== The task ==
Whenever a line carries the word "nhanh", pull it out of the entries.

== Stored data entries ==
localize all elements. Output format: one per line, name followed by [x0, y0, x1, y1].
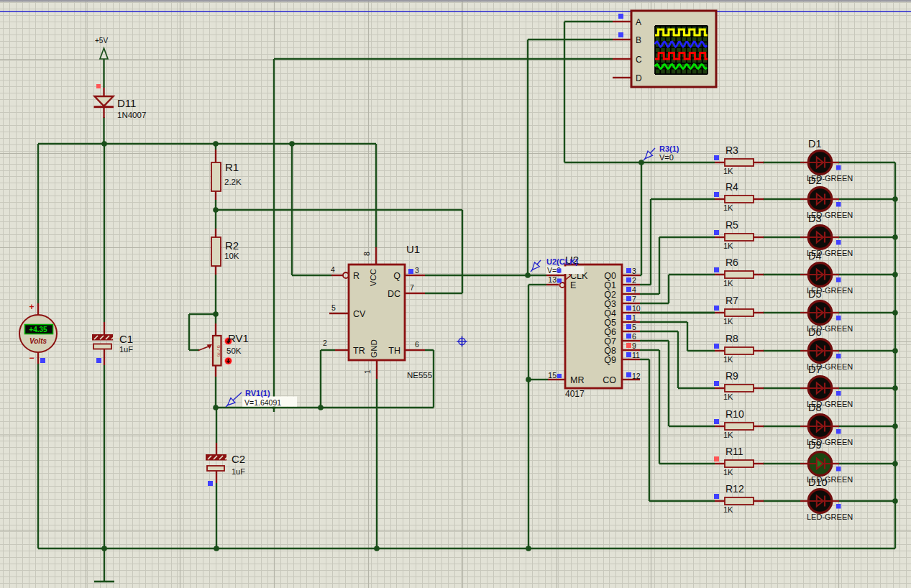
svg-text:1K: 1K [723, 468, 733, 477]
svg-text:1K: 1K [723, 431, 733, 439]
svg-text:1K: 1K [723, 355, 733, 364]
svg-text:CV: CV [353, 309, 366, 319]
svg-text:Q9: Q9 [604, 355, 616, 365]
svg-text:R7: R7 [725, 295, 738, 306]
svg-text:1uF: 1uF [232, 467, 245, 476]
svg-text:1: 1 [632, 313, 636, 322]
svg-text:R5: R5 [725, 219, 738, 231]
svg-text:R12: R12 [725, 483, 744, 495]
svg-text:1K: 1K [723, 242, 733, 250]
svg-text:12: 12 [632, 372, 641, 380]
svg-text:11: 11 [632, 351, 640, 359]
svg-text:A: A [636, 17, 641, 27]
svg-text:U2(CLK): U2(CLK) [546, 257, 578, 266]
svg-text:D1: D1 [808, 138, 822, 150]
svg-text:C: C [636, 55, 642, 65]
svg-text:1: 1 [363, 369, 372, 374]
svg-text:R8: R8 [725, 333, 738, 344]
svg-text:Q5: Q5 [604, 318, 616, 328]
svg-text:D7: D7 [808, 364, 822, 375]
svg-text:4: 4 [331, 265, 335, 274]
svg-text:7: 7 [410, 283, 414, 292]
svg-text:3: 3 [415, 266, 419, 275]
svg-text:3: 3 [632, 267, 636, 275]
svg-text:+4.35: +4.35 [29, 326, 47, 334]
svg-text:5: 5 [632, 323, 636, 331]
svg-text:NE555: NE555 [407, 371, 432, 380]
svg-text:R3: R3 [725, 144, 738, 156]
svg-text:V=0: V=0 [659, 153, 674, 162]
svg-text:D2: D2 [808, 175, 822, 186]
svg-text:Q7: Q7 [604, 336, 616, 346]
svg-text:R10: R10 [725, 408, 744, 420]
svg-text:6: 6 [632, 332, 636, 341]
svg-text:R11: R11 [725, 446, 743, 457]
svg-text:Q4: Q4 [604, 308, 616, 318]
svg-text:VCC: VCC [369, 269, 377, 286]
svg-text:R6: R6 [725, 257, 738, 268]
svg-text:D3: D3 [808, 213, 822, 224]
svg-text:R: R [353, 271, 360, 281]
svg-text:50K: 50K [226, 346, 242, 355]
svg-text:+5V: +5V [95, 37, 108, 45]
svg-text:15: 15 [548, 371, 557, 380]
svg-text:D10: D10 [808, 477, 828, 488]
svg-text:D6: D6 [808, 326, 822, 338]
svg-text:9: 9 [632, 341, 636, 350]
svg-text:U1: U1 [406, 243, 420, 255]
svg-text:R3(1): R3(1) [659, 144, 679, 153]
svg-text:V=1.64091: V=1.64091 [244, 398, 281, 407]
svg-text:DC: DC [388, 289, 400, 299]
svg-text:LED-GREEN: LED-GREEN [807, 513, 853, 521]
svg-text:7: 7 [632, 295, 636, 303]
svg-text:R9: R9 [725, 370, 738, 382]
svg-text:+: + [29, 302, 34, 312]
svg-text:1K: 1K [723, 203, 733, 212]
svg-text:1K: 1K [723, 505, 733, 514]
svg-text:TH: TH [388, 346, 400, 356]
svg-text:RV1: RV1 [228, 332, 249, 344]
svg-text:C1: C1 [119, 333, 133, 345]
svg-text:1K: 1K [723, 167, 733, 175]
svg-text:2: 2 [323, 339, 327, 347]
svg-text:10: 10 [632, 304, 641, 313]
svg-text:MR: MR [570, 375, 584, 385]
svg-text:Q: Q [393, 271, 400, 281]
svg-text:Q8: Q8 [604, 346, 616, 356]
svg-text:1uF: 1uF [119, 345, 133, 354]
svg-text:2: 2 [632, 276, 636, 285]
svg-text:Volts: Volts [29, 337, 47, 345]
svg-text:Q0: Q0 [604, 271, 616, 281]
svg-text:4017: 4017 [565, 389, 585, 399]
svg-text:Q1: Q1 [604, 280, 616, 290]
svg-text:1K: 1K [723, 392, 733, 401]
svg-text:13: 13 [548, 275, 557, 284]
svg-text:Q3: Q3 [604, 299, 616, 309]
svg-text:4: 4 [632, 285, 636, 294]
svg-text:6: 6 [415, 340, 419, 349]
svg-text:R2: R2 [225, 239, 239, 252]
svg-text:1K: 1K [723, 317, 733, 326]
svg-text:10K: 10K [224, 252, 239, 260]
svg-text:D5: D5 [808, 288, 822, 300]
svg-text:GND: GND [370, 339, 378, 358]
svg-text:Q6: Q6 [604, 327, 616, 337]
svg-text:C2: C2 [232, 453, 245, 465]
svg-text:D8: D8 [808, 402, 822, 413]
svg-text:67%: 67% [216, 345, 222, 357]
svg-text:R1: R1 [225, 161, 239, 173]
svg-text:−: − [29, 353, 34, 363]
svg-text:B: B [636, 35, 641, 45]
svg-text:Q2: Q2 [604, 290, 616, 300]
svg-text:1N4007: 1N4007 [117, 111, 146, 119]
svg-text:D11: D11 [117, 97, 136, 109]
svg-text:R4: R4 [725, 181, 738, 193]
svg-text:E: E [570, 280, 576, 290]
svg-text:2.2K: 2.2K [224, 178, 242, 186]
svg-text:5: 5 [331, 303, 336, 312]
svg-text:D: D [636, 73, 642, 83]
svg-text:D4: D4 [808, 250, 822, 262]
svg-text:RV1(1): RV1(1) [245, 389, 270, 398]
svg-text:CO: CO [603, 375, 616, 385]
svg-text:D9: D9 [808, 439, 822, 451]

* * *

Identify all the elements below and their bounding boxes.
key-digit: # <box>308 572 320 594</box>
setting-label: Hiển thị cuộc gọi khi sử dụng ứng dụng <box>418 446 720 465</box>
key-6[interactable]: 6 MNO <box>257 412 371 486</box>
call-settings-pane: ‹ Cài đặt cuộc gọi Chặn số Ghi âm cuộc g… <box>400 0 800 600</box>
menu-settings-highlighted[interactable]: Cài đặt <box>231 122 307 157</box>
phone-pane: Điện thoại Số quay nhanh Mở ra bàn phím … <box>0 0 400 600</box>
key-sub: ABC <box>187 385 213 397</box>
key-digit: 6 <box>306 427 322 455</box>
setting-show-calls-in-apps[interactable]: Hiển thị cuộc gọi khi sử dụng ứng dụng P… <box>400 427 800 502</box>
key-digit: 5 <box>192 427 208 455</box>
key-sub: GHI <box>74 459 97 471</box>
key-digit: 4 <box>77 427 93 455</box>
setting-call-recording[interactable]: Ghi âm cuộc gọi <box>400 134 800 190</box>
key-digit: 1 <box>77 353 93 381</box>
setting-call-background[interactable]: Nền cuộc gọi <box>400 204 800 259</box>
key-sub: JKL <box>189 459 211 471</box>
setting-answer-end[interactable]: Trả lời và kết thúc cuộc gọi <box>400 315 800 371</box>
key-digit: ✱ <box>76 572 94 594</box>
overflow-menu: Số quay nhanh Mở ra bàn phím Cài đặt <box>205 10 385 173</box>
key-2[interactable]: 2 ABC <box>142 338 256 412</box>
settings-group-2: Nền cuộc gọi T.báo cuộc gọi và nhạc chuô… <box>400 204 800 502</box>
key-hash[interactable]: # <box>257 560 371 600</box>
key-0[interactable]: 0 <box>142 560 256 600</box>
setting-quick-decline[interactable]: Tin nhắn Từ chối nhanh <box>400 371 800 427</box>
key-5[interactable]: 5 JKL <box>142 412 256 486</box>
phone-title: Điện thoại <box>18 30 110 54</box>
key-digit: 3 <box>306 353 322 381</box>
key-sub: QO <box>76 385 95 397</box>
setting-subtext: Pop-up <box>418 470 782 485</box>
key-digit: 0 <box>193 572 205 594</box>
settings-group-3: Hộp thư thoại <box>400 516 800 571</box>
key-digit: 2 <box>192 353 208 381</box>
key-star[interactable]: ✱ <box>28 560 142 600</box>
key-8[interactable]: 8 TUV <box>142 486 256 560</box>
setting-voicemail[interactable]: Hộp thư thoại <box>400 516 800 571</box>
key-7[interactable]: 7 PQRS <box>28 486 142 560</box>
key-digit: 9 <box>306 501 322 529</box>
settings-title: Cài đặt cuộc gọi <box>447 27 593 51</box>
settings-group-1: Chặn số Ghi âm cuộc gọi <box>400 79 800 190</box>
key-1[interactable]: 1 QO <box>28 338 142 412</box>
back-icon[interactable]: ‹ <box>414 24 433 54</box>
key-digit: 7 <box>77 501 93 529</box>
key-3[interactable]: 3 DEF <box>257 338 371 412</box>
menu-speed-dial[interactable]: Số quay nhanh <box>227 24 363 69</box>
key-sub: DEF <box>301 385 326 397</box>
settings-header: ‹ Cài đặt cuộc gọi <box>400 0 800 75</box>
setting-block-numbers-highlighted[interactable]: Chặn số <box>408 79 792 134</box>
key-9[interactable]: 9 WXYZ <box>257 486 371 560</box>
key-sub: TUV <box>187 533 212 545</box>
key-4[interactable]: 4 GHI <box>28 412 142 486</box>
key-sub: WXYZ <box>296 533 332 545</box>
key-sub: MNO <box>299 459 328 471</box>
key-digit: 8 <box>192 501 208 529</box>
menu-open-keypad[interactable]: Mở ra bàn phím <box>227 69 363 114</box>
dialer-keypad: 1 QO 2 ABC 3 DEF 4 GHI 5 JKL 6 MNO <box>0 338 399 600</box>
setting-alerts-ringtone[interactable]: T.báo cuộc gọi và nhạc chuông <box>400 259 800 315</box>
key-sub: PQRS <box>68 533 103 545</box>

== Result of the exercise ==
phone-pane: Điện thoại Số quay nhanh Mở ra bàn phím … <box>0 0 400 600</box>
overflow-menu: Số quay nhanh Mở ra bàn phím Cài đặt <box>205 10 385 173</box>
setting-quick-decline[interactable]: Tin nhắn Từ chối nhanh <box>400 371 800 427</box>
menu-speed-dial[interactable]: Số quay nhanh <box>227 24 363 69</box>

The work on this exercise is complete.